**TASK STATEMENT:** Pull out every line below containing the word "name".

═════ TASK INPUT

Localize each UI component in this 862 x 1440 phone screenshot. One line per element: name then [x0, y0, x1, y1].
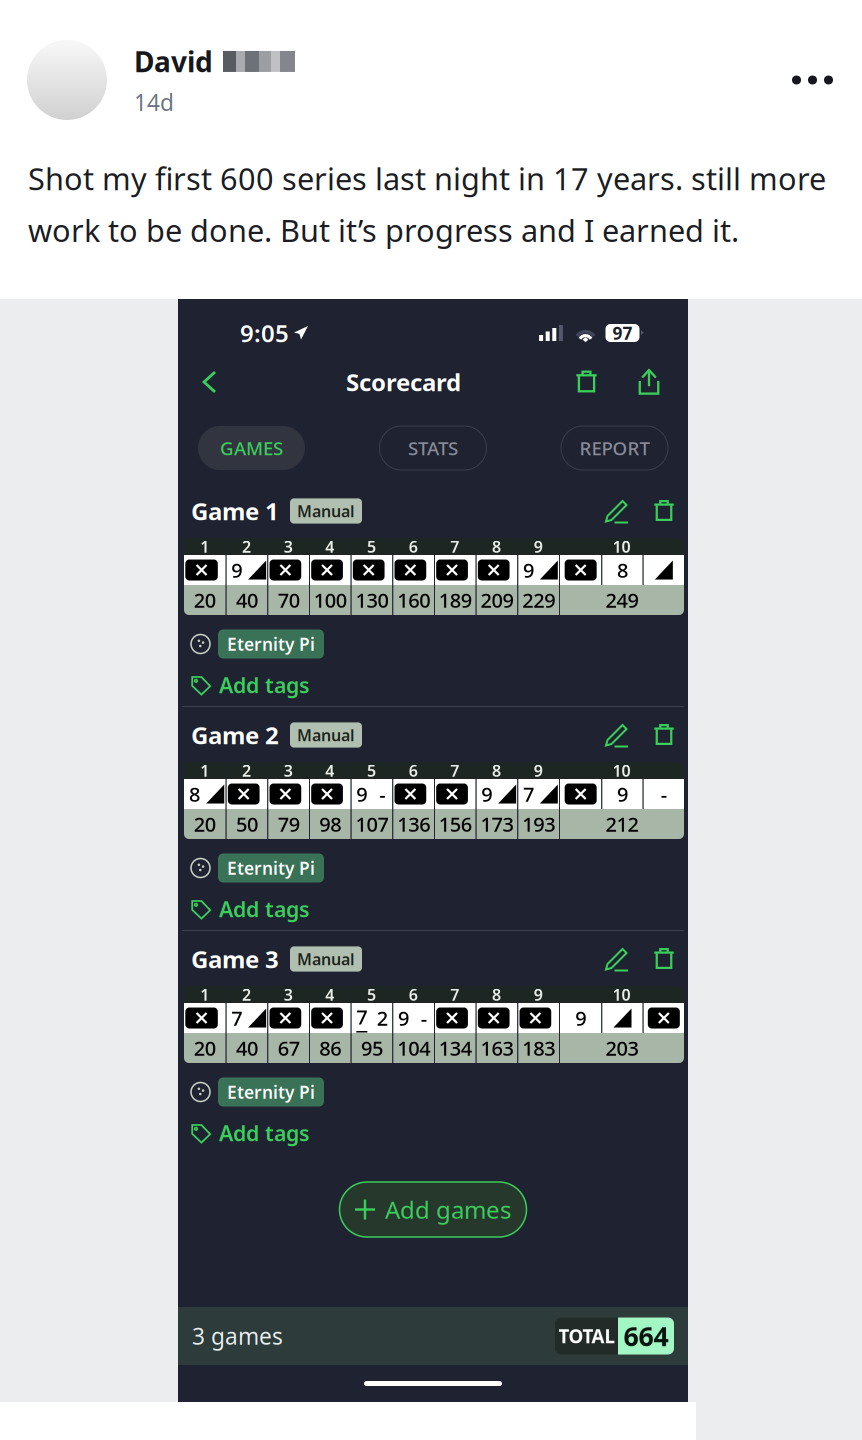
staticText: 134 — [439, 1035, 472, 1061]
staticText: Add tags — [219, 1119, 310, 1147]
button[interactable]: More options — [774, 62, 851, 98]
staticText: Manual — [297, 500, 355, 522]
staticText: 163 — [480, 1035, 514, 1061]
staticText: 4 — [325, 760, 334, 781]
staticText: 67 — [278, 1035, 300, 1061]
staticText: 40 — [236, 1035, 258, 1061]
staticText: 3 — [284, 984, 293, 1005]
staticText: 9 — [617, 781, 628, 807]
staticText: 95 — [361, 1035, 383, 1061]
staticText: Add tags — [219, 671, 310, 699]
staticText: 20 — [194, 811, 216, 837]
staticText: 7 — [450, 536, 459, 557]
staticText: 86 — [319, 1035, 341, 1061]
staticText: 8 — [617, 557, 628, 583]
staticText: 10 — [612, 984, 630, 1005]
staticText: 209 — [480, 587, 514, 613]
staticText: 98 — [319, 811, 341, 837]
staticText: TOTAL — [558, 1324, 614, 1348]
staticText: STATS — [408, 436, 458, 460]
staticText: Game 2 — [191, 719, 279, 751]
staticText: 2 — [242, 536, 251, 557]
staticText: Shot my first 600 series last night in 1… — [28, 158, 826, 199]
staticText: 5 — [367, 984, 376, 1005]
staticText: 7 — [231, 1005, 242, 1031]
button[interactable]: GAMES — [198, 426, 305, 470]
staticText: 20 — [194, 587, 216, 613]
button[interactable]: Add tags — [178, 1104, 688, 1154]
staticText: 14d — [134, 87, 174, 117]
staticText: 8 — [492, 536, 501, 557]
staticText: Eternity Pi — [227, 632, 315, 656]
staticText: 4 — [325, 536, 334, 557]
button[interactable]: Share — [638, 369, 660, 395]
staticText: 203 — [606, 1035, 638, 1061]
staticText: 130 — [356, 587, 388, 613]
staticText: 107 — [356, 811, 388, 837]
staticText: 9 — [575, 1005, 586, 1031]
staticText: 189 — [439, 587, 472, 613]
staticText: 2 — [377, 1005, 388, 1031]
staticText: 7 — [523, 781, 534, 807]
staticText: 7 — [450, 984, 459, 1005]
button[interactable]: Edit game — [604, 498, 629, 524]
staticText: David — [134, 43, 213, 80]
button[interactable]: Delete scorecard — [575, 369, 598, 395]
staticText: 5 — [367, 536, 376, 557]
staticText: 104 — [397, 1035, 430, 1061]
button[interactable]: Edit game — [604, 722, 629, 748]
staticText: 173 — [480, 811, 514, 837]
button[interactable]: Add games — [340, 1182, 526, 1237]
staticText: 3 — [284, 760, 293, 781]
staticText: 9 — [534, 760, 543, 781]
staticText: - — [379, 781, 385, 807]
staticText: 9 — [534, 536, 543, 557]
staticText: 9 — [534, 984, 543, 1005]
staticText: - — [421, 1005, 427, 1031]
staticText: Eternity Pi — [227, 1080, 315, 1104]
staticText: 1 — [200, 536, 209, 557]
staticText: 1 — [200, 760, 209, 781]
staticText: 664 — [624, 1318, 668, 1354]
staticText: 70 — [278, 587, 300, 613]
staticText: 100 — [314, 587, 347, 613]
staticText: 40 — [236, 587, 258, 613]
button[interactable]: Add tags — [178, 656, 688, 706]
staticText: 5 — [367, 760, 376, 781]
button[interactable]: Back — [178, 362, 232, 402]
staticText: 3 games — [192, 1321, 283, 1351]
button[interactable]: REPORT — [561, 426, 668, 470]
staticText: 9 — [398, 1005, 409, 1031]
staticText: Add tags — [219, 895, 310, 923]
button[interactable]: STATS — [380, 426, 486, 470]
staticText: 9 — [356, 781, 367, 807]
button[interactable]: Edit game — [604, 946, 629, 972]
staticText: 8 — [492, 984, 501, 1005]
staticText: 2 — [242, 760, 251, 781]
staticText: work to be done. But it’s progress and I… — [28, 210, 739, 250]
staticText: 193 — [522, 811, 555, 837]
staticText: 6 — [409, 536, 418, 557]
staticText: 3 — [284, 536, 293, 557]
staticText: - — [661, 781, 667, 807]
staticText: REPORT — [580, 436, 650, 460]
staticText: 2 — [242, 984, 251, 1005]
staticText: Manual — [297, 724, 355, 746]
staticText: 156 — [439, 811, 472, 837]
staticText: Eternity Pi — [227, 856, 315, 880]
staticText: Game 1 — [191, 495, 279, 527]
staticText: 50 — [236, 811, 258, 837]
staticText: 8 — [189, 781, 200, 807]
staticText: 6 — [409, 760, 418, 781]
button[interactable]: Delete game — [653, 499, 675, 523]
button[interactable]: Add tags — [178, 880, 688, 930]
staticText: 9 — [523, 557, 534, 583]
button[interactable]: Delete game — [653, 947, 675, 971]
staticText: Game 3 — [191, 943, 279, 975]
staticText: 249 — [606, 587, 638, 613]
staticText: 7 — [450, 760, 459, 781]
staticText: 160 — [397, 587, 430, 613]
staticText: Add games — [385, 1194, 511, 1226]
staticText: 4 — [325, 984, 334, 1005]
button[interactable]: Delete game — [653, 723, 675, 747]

══════════
═════ TASK INPUT

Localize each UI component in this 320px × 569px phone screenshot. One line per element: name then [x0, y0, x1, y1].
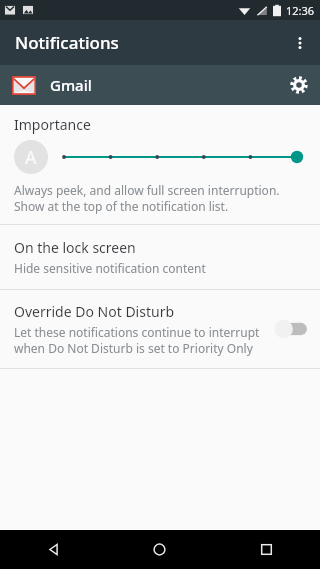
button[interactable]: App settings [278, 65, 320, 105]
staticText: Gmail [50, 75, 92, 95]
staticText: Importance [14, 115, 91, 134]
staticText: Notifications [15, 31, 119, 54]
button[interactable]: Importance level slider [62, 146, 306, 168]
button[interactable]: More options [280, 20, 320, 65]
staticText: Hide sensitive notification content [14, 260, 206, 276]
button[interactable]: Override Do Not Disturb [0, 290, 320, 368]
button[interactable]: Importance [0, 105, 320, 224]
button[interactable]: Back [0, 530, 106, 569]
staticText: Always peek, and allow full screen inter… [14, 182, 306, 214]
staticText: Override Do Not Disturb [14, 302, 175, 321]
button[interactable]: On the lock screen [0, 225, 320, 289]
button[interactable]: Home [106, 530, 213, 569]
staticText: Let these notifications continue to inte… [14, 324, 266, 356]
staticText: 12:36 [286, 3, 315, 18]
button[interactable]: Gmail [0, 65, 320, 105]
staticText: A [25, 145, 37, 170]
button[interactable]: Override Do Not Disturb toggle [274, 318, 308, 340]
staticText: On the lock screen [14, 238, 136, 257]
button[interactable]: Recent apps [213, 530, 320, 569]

══════════
═════ TASK INPUT

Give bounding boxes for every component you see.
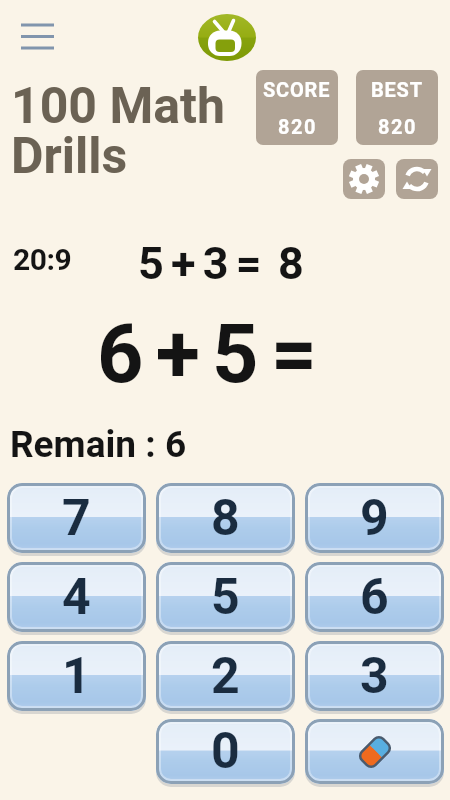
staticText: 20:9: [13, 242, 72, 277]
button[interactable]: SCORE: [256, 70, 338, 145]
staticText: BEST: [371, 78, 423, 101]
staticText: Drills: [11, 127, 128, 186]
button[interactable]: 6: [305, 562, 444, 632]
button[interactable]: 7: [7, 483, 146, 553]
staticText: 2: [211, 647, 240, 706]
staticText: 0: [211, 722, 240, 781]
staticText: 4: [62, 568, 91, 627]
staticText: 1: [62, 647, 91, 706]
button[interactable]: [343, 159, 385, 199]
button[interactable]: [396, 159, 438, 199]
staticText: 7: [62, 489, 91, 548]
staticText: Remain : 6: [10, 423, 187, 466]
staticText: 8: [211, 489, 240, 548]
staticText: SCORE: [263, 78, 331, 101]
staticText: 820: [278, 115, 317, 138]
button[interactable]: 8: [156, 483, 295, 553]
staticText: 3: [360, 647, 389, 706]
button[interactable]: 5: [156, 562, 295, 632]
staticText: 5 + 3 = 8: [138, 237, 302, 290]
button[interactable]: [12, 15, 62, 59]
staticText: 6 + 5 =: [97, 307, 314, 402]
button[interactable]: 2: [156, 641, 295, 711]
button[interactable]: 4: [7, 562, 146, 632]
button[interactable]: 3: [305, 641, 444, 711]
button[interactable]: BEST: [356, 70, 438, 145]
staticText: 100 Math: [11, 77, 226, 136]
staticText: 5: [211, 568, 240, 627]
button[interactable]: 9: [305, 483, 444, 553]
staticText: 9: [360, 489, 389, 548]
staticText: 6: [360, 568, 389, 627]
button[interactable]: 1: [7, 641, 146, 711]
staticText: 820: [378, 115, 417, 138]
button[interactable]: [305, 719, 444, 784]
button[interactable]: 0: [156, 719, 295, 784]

══════════

**THE ANSWER:**
Localize each UI component in this 862 x 1440 phone screenshot. One line per element: name then [x0, y0, x1, y1].
Localize each UI component in this 320px × 569px phone screenshot. One line per element: name then [x0, y0, x1, y1].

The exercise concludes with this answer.